Wisconsin Supreme Court Declines to Hear Skechers Case, Upholds Ruling on Tax Avoidance Scheme

The Wisconsin Supreme Court recently chose not to review an appellate decision involving Skechers USA’s complex tax-related maneuvers. This decision leaves standing a previous ruling that criticized the company for forming a subsidiary allegedly designed solely to produce tax deductions. By exploiting these arrangements, Skechers claimed deductions totaling nearly half a billion dollars in Wisconsin.

This legal saga began when Skechers established a subsidiary and conducted transactions that were seen as lacking economic substance, serving primarily to circumvent state taxes. The appellate court had ruled against Skechers, highlighting that the setup’s primary motivation was tax avoidance. This conclusion aligns with a growing judicial intolerance towards schemes perceived as artificial tax dodges.

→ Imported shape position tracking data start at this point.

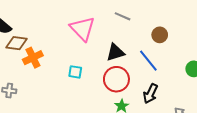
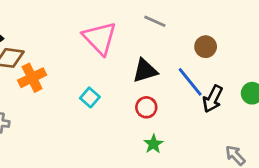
cyan square: (75, 72) -> (90, 97), turned 32
red circle: (116, 79) -> (146, 107), size x0.6
black arrow: (150, 94) -> (213, 99), moved

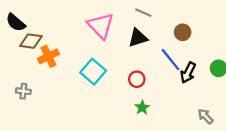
black triangle: (145, 71) -> (138, 38), moved
cyan square: (90, 97) -> (93, 72), size x1.6

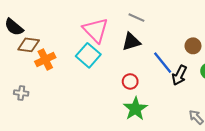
brown circle: (183, 32) -> (193, 46), moved
cyan square: (93, 72) -> (88, 55), moved
green star: (142, 108) -> (135, 109), size x1.6

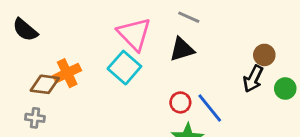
brown diamond: (29, 45) -> (45, 84), moved
blue line: (163, 63) -> (210, 108), moved
black arrow: (179, 75) -> (253, 79), moved

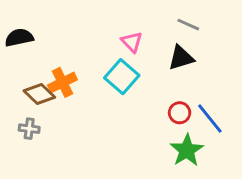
black semicircle: (25, 30) -> (19, 38), turned 128
pink triangle: (134, 34) -> (132, 42), size x0.6
brown diamond: (45, 84) -> (39, 94), turned 36

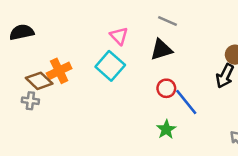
red circle: (180, 113) -> (166, 88), moved
gray cross: (29, 129) -> (30, 101), moved
green star: (187, 150) -> (166, 129), size x0.7

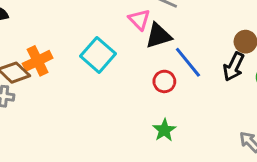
pink triangle: (119, 36) -> (139, 20), moved
blue line: (186, 102) -> (188, 62), moved

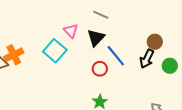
pink triangle: (139, 20) -> (71, 31), moved
black triangle: (158, 36) -> (96, 38), turned -30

Skechers’ appeal to the state’s highest court raised questions about the boundaries of corporate tax planning. The refusal by the justices to hear the case echoes a broader trend where courts closely scrutinize the substance of corporate transactions to ensure genuine economic activity. More information about this case can be found on Law360.

The broader implications of this decision are significant for corporate tax practices. Professionals in the legal realm will likely observe this case closely, as it underscores the judiciary’s role in delineating the limits of legitimate tax planning versus avoidance. Such rulings may prompt corporations to reevaluate their strategies to ensure compliance with both the letter and spirit of tax laws, potentially influencing future corporate tax structures across the United States.